A organização do material é indício de uma intenção. A primeira parte, “Determinações”, consta de um capítulo, “Espaços de produção”, dedicado à descrição das relações de trabalho nas fábricas e da procedência dos trabalhadores e de outro, “Espaços de reprodução”, que focaliza o bairro, o transporte, as condições de moradia. A segunda parte, “Lutas, reivindicações, organizações”, aborda em seis capítulos os conflitos nas fábricas e nos bairros que enfrentam a exploração considerando três dimensões: a do trabalho, a das condições de moradia e transporte e a das possibilidades de consumo. Essas lutas parciais foram construindo a confiança, a capacidade, o programa mais abrangente e as formas organizativas para lutas mais articuladas, e desembocaram nas greves gerais.
A terceira parte, “Representações: cultura e política”, pensa a consciência das classes trabalhadoras a partir de práticas próprias de sociabilidade, em permanente tensão com as representações que as elites fazem delas. Os dois capítulos desta última parte trazem contribuições originais para refletir sobre as possibilidades da formação de uma consciência independente, mas no contexto de experiências políticas populistas.
Afinal, esse olhar minucioso sobre o passado está marcado por preocupações do presente. Os esforços das classes trabalhadoras para recuperar e manter o controle sobre suas organizações sindicais, evitando a cooptação; as candidaturas operárias avulsas para vereador ou deputado, decididas em assembleias de base, com pautas reivindicativas de classe são temas que nos interessam para pensar um passado ainda mais recente e os impasses do nosso presente.
O estudo da relação entre políticos populistas e os sindicatos em luta ilumina nosso presente com uma luz bastante cruel. Os relatos sobre o vice-governador de Jânio, general Porfírio da Paz, participando dos piquetes de greve dirigidos pelos trabalhadores, por exemplo, nos obrigam a refletir a propósito de uma ação direta que não arrefece frente a um calendário de negociações e que, por isso mesmo, consegue tirar vantagem das contradições das classes dirigentes. Vantagens essas não apenas para obter reivindicações imediatas, mas para aumentar a organização independente e a autoridade social dos trabalhadores em luta sobre o conjunto das classes exploradas.
Superação da alienação
O sentido geral das lutas, mesmo as parciais, aponta para a superação da alienação. Há conflitos que são paradigmáticos, como aqueles que colocam em disputa o tempo da exploração. Ou, como o caso da Greve da Chapinha, em 1961, na fábrica de Elevadores Atlas. Hoje, quando é comum ver trabalhadores de todas as categorias circularem dentro e fora do lugar de trabalho carregando um crachá, podemos dimensionar o grau de consciência crítica dos operários que se recusaram a usar esse dispositivo que favorecia o controle da circulação, o policiamento da sociabilidade no interno da planta e a vigilância sobre a organização da classe.
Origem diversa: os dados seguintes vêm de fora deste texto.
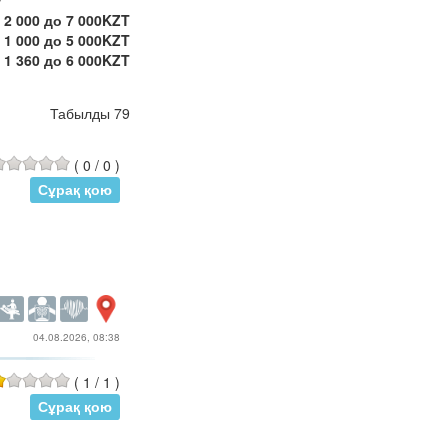
 2 000 до 7 000KZT
 1 000 до 5 000KZT
 1 360 до 6 000KZT
 1 500 до 8 000KZT
 1 535 до 6 000KZT
Табылды 79
 1 385 до 8 000KZT
 1 380 до 4 000KZT
 1 300 до 5 000KZT
(
0
/
0
)
 1 000 до 4 000KZT
Сұрақ қою
от 800 до 4 500KZT
04.08.2026, 08:38
(
1
/
1
)
Сұрақ қою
Muito próximos eram os relatos sobre os campos de concentração nazistas, que permitiam potencializar a alienação no trabalho. Foi muita a perspicácia dos trabalhadores da Atlas, que souberam reconhecer no dispositivo do crachá um elemento que aproveitava aquilo que a indústria de guerra alemã havia aplicado nos campos de concentração com caráter “experimental”.
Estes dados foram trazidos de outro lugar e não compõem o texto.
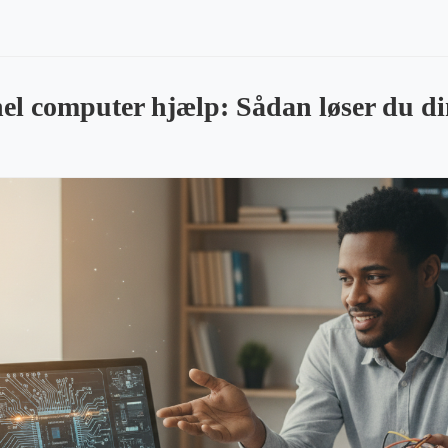
nel computer hjælp: Sådan løser du din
A luta da classe trabalhadora é ao mesmo tempo luta pela sobrevivência e luta pela consciência, pela condição humana. A reinvenção da classe trabalhadora nos apresenta a potência com que trabalhadoras e trabalhadores brasileiros se autoconstruiram e afiaram suas ferramentas organizativas. Há nas entrelinhas apontamentos para os desafios do presente que tanto nos inquietam.